### What you are asked to do
Every entry is to be restated exactly; pictures are not part of the copy.

### Source material
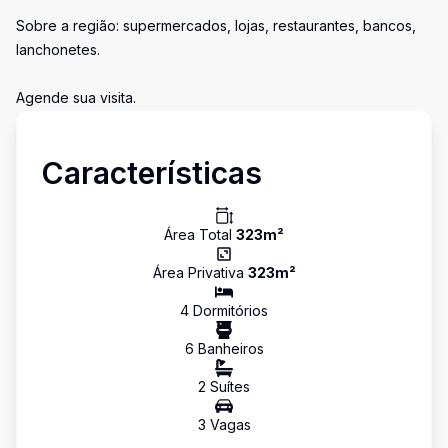
Sobre a região: supermercados, lojas, restaurantes, bancos,
lanchonetes.
Agende sua visita.
Características
Área Total
323
m²
Área Privativa
323
m²
4
Dormitório
s
6
Banheiro
s
2
Suíte
s
3
Vaga
s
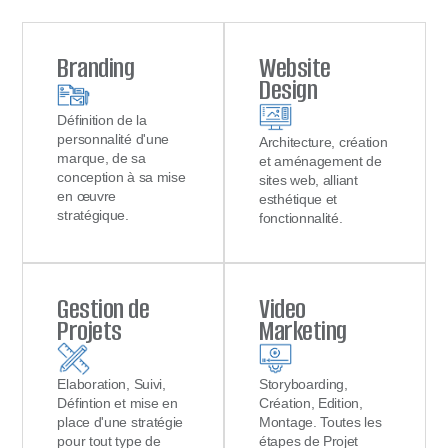
Branding
Website
Design
Définition de la
personnalité d'une
Architecture, création
marque, de sa
et aménagement de
conception à sa mise
sites web, alliant
en œuvre
esthétique et
stratégique.
fonctionnalité.
Gestion de
Video
Projets
Marketing
Elaboration, Suivi,
Storyboarding,
Défintion et mise en
Création, Edition,
place d'une stratégie
Montage. Toutes les
pour tout type de
étapes de Projet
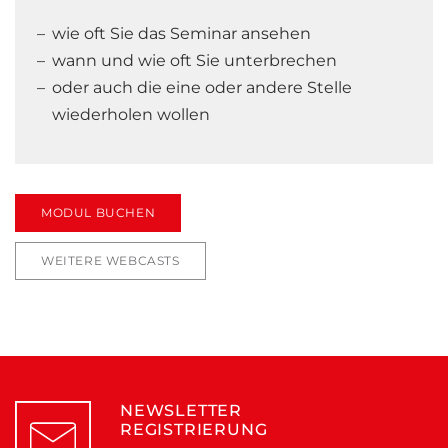
wie oft Sie das Seminar ansehen
wann und wie oft Sie unterbrechen
oder auch die eine oder andere Stelle
wiederholen wollen
MODUL BUCHEN
WEITERE WEBCASTS
NEWSLETTER
REGISTRIERUNG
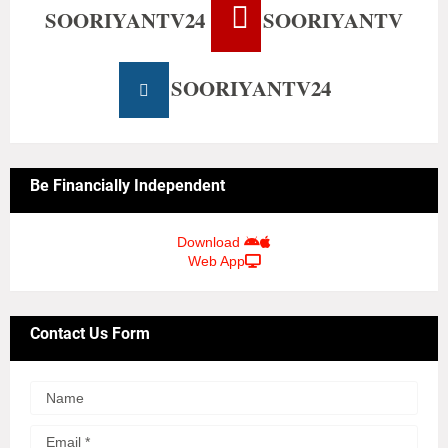
SOORIYANTV24
SOORIYANTV
SOORIYANTV24
Be Financially Independent
Download
Web App
Contact Us Form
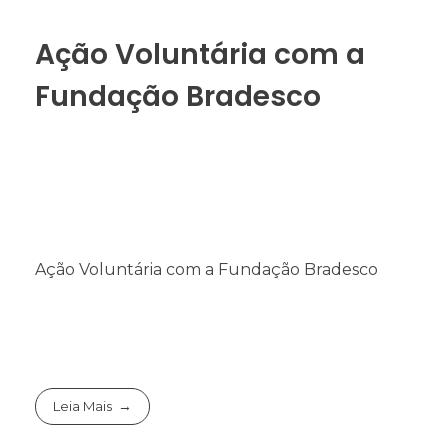
Ação Voluntária com a
Fundação Bradesco
Ação Voluntária com a Fundação Bradesco
Leia Mais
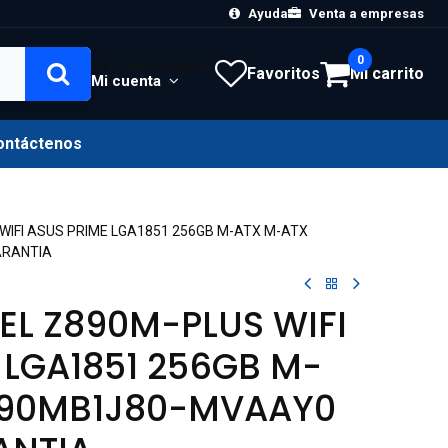
Ayuda
Venta a empresas
0
Hola, Inicia sesión
Favoritos
Mi carrito
Mi cuenta
ontáctenos
WIFI ASUS PRIME LGA1851 256GB M-ATX M-ATX
ARANTIA
EL Z890M-PLUS WIFI
 LGA1851 256GB M-
 90MB1J80-MVAAY0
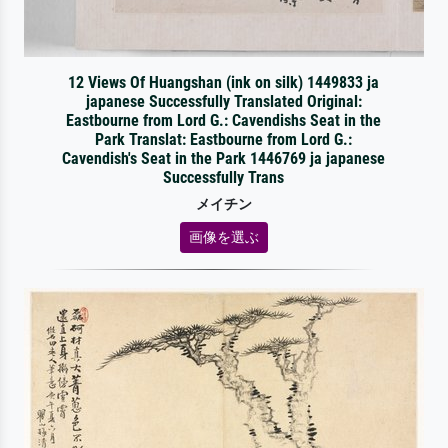
12 Views Of Huangshan (ink on silk) 1449833 ja
japanese Successfully Translated Original:
Eastbourne from Lord G.: Cavendishs Seat in the
Park Translat: Eastbourne from Lord G.:
Cavendish's Seat in the Park 1446769 ja japanese
Successfully Trans
メイチン
画像を選ぶ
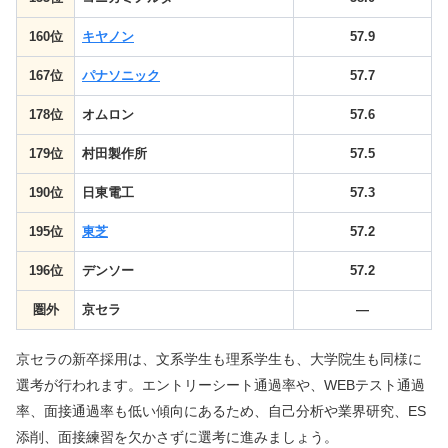
160位
キヤノン
57.9
167位
パナソニック
57.7
178位
オムロン
57.6
179位
村田製作所
57.5
190位
日東電工
57.3
195位
東芝
57.2
196位
デンソー
57.2
圏外
京セラ
—
京セラの新卒採用は、文系学生も理系学生も、大学院生も同様に
選考が行われます。エントリーシート通過率や、WEBテスト通過
率、面接通過率も低い傾向にあるため、自己分析や業界研究、ES
添削、面接練習を欠かさずに選考に進みましょう。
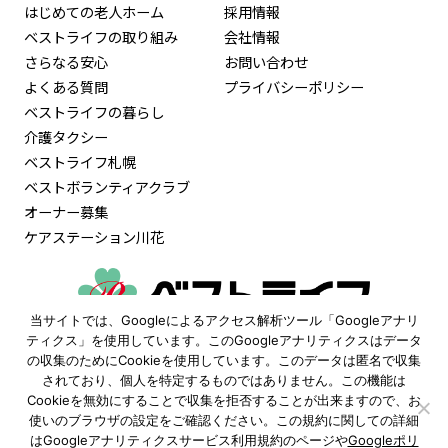
はじめての老人ホーム
採用情報
ベストライフの取り組み
会社情報
さらなる安心
お問い合わせ
よくある質問
プライバシーポリシー
ベストライフの暮らし
介護タクシー
ベストライフ札幌
ベストボランティアクラブ
オーナー募集
ケアステーション川花
当サイトでは、Googleによるアクセス解析ツール「Googleアナリ
0120-515-472
ティクス」を使用しています。このGoogleアナリティクスはデータ
の収集のためにCookieを使用しています。このデータは匿名で収集
9:30〜18:00
されており、個人を特定するものではありません。この機能は
（土日祝も受付 ※年末年始除く）
Cookieを無効にすることで収集を拒否することが出来ますので、お
使いのブラウザの設定をご確認ください。この規約に関しての詳細
資料請求
見学予約
はGoogleアナリティクスサービス利用規約のページや
Googleポリ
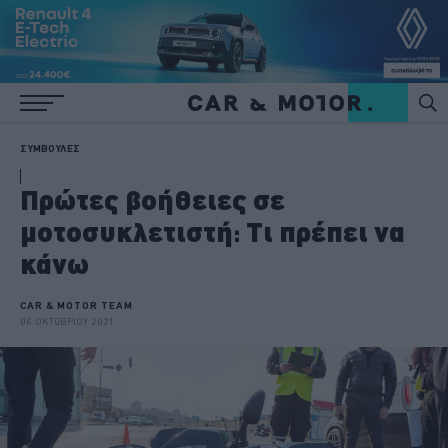
ΣΥΜΒΟΥΛΕΣ
Πρώτες βοήθειες σε
μοτοσυκλετιστή: Τι πρέπει να
κάνω
CAR & MOTOR TEAM
06 ΟΚΤΩΒΡΙΟΥ 2021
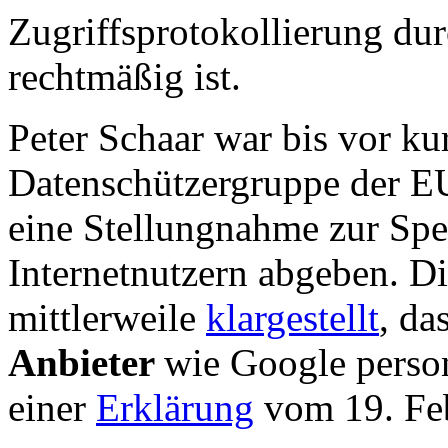
Zugriffsprotokollierung du
rechtmäßig ist.
Peter Schaar war bis vor ku
Datenschützergruppe der E
eine Stellungnahme zur Spe
Internetnutzern abgeben. D
mittlerweile
klargestellt
, da
Anbieter
wie Google person
einer
Erklärung
vom 19. Feb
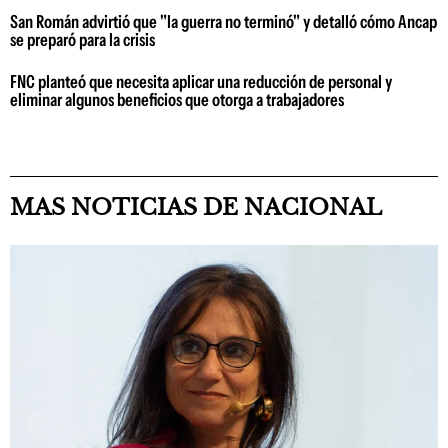
San Román advirtió que "la guerra no terminó" y detalló cómo Ancap
se preparó para la crisis
FNC planteó que necesita aplicar una reducción de personal y
eliminar algunos beneficios que otorga a trabajadores
MAS NOTICIAS DE NACIONAL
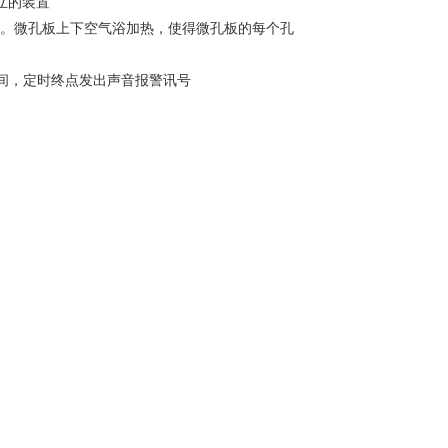
立的装置
养。微孔板上下空气浴加热，使得微孔板的每个孔
余时间，定时终点发出声音报警讯号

### Response below
Sobre a região: supermercados, lojas, restaurantes, bancos,
lanchonetes.
Agende sua visita.
Características
Área Total
323
m²
Área Privativa
323
m²
4
Dormitório
s
6
Banheiro
s
2
Suíte
s
3
Vaga
s
Branding
Website
Design
Définition de la
personnalité d'une
Architecture, création
marque, de sa
et aménagement de
conception à sa mise
sites web, alliant
en œuvre
esthétique et
stratégique.
fonctionnalité.
Gestion de
Video
Projets
Marketing
Elaboration, Suivi,
Storyboarding,
Défintion et mise en
Création, Edition,
place d'une stratégie
Montage. Toutes les
pour tout type de
étapes de Projet
wie oft Sie das Seminar ansehen
wann und wie oft Sie unterbrechen
oder auch die eine oder andere Stelle
wiederholen wollen
MODUL BUCHEN
WEITERE WEBCASTS
NEWSLETTER
REGISTRIERUNG
SOORIYANTV24
SOORIYANTV
SOORIYANTV24
Be Financially Independent
Download
Web App
Contact Us Form
Ação Voluntária com a
Fundação Bradesco
Ação Voluntária com a Fundação Bradesco
Leia Mais
Ayuda
Venta a empresas
0
Hola, Inicia sesión
Favoritos
Mi carrito
Mi cuenta
ontáctenos
WIFI ASUS PRIME LGA1851 256GB M-ATX M-ATX
ARANTIA
EL Z890M-PLUS WIFI
 LGA1851 256GB M-
 90MB1J80-MVAAY0
12 Views Of Huangshan (ink on silk) 1449833 ja
japanese Successfully Translated Original:
Eastbourne from Lord G.: Cavendishs Seat in the
Park Translat: Eastbourne from Lord G.:
Cavendish's Seat in the Park 1446769 ja japanese
Successfully Trans
メイチン
画像を選ぶ
160位
キヤノン
57.9
167位
パナソニック
57.7
178位
オムロン
57.6
179位
村田製作所
57.5
190位
日東電工
57.3
195位
東芝
57.2
196位
デンソー
57.2
圏外
京セラ
—
京セラの新卒採用は、文系学生も理系学生も、大学院生も同様に
選考が行われます。エントリーシート通過率や、WEBテスト通過
率、面接通過率も低い傾向にあるため、自己分析や業界研究、ES
添削、面接練習を欠かさずに選考に進みましょう。
はじめての老人ホーム
採用情報
ベストライフの取り組み
会社情報
さらなる安心
お問い合わせ
よくある質問
プライバシーポリシー
ベストライフの暮らし
介護タクシー
ベストライフ札幌
ベストボランティアクラブ
オーナー募集
ケアステーション川花
当サイトでは、Googleによるアクセス解析ツール「Googleアナリ
0120-515-472
ティクス」を使用しています。このGoogleアナリティクスはデータ
の収集のためにCookieを使用しています。このデータは匿名で収集
9:30〜18:00
されており、個人を特定するものではありません。この機能は
（土日祝も受付 ※年末年始除く）
Cookieを無効にすることで収集を拒否することが出来ますので、お
使いのブラウザの設定をご確認ください。この規約に関しての詳細
資料請求
見学予約
はGoogleアナリティクスサービス利用規約のページや
Googleポリ
ΣΥΜΒΟΥΛΕΣ
Πρώτες βοήθειες σε
μοτοσυκλετιστή: Τι πρέπει να
κάνω
CAR & MOTOR TEAM
06 ΟΚΤΩΒΡΙΟΥ 2021
Zugriffsprotokollierung du
rechtmäßig ist.
Peter Schaar war bis vor ku
Datenschützergruppe der E
eine Stellungnahme zur Spe
Internetnutzern abgeben. D
mittlerweile
klargestellt
, da
Anbieter
wie Google person
einer
Erklärung
vom 19. Feb
San Román advirtió que "la guerra no terminó" y detalló cómo Ancap
se preparó para la crisis
FNC planteó que necesita aplicar una reducción de personal y
eliminar algunos beneficios que otorga a trabajadores
MAS NOTICIAS DE NACIONAL
立的装置
养。微孔板上下空气浴加热，使得微孔板的每个孔
余时间，定时终点发出声音报警讯号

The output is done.